What to work on = Below is some data. Retype exactly the lines starting at the one with "Onze club is" and ending at the one with "grootste seniorenorganisaties in".

Source material =
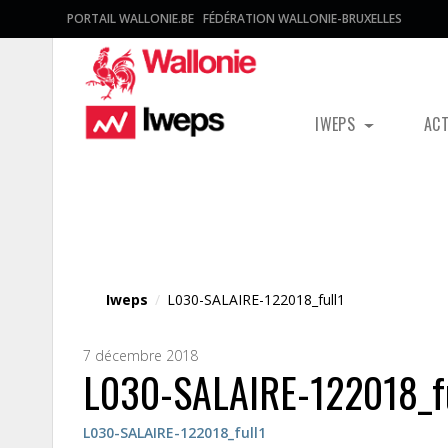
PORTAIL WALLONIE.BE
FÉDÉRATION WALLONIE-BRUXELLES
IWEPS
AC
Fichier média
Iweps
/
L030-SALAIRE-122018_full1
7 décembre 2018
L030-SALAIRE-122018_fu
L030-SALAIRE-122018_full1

--

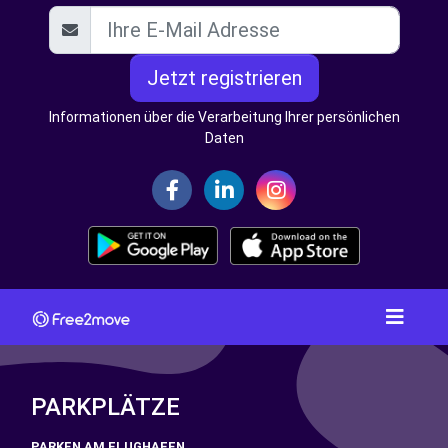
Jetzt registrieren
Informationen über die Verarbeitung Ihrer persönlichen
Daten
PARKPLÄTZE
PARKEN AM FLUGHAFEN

---

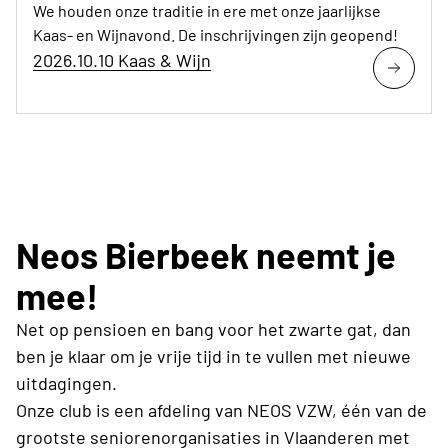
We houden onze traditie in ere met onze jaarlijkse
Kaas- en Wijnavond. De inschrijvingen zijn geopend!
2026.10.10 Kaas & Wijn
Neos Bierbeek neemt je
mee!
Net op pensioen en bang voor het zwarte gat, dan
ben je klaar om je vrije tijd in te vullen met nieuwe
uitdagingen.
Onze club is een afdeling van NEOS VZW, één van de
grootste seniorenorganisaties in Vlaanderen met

Problem solution =
Onze club is een afdeling van NEOS VZW, één van de
grootste seniorenorganisaties in Vlaanderen met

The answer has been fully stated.